▸ **Excerpted records**:
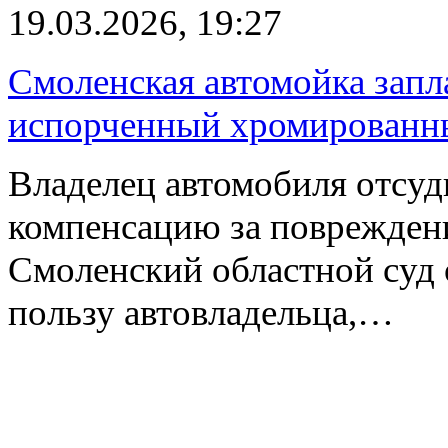
19.03.2026, 19:27
Смоленская автомойка запла
испорченный хромированн
Владелец автомобиля отсу
компенсацию за поврежден
Смоленский областной суд 
пользу автовладельца,…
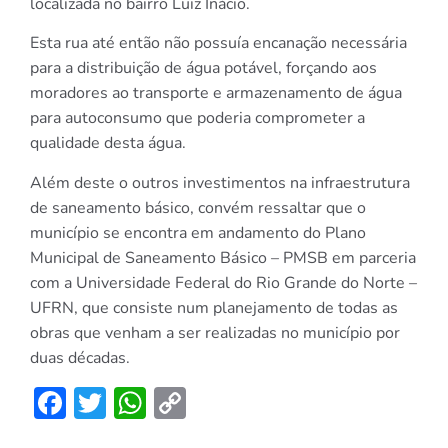
localizada no bairro Luiz Inácio.
Esta rua até então não possuía encanação necessária
para a distribuição de água potável, forçando aos
moradores ao transporte e armazenamento de água
para autoconsumo que poderia comprometer a
qualidade desta água.
Além deste o outros investimentos na infraestrutura
de saneamento básico, convém ressaltar que o
município se encontra em andamento do Plano
Municipal de Saneamento Básico – PMSB em parceria
com a Universidade Federal do Rio Grande do Norte –
UFRN, que consiste num planejamento de todas as
obras que venham a ser realizadas no município por
duas décadas.
Facebook
Twitter
WhatsApp
Copy
Link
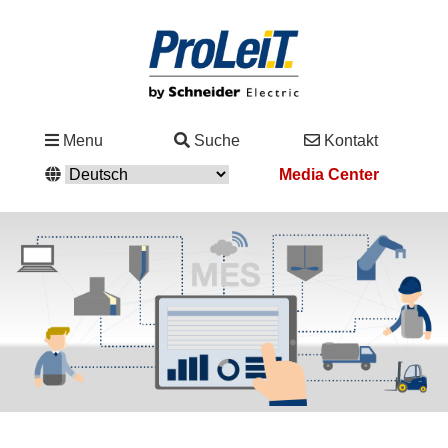
Branchen
Menu
Suche
Kontakt
&
Media Center
Lösungen
Service
&
Support
Academy
&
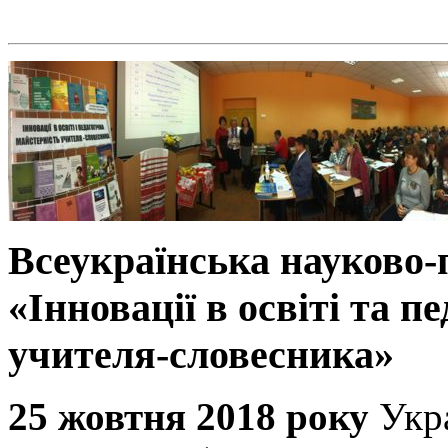
Всеукраїнська науково
«Інновації в освіті та п
учителя-словесника»
25 жовтня 2018 року
Укр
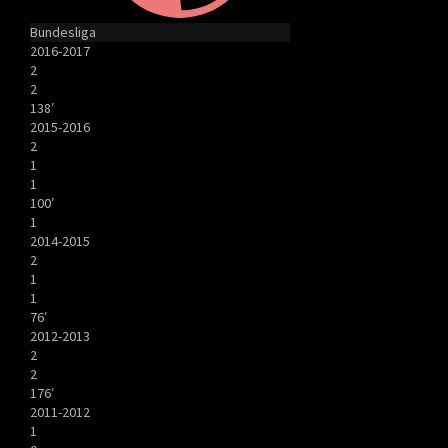
Bundesliga
2016-2017
2
2
138′
2015-2016
2
1
1
100′
1
2014-2015
2
1
1
76′
2012-2013
2
2
176′
2011-2012
1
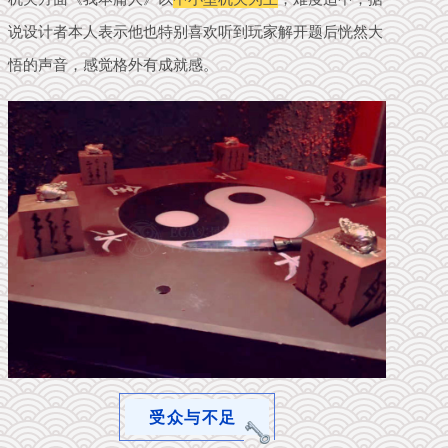
说设计者本人表示他也特别喜欢听到玩家解开题后恍然大
悟的声音，感觉格外有成就感。
受众与不足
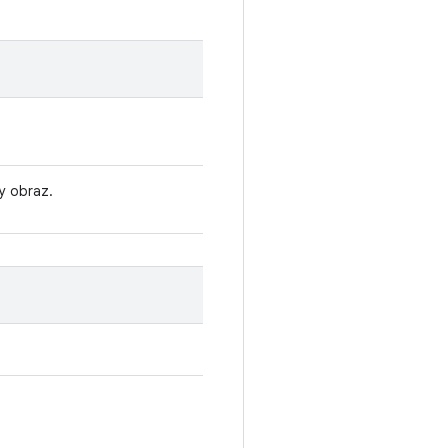
y obraz.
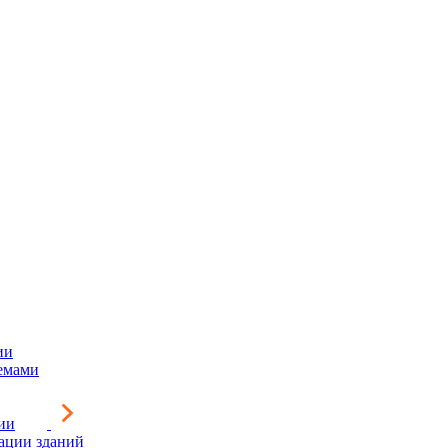
ии
емами
ии
зации зданий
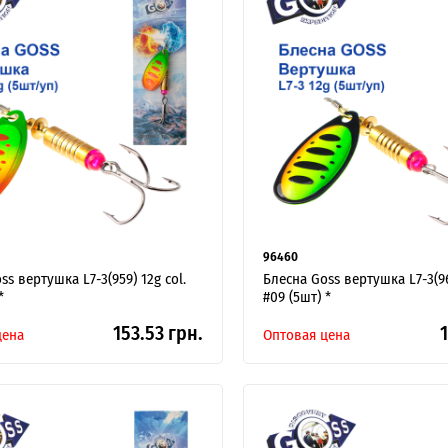
96460
ss вертушка L7-3(959) 12g col.
Блесна Goss вертушка L7-3(96
*
#09 (5шт) *
153.53 грн.
1
цена
Оптовая цена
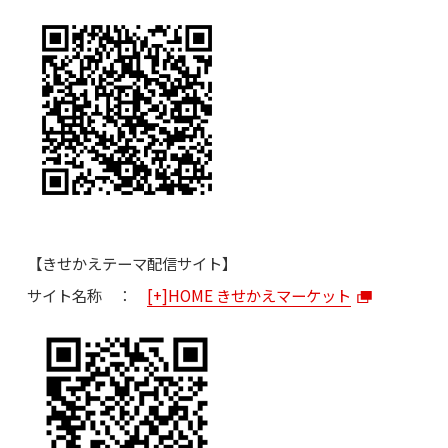
【きせかえテーマ配信サイト】
サイト名称 ：
[+]HOME きせかえマーケット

▸ **Task description**: All that belongs in the answer is the exact run of lines from the line containing "UFRN, que consiste" to the end of the listing above, pictures removed.

▸ **Solution for this problem**:
UFRN, que consiste num planejamento de todas as
obras que venham a ser realizadas no município por
duas décadas.
Facebook
Twitter
WhatsApp
Copy
Link
Branchen
Menu
Suche
Kontakt
&
Media Center
Lösungen
Service
&
Support
Academy
&
Всеукраїнська науково
«Інновації в освіті та п
учителя-словесника»
25 жовтня 2018 року
Укр
Bundesliga
2016-2017
2
2
138′
2015-2016
2
1
1
100′
1
2014-2015
2
1
1
76′
2012-2013
2
2
176′
2011-2012
1
说设计者本人表示他也特别喜欢听到玩家解开题后恍然大
悟的声音，感觉格外有成就感。
受众与不足
y obraz.
ии
емами
ии
зации зданий
96460
ss вертушка L7-3(959) 12g col.
Блесна Goss вертушка L7-3(96
*
#09 (5шт) *
153.53 грн.
1
цена
Оптовая цена
【きせかえテーマ配信サイト】
サイト名称 ：
[+]HOME きせかえマーケット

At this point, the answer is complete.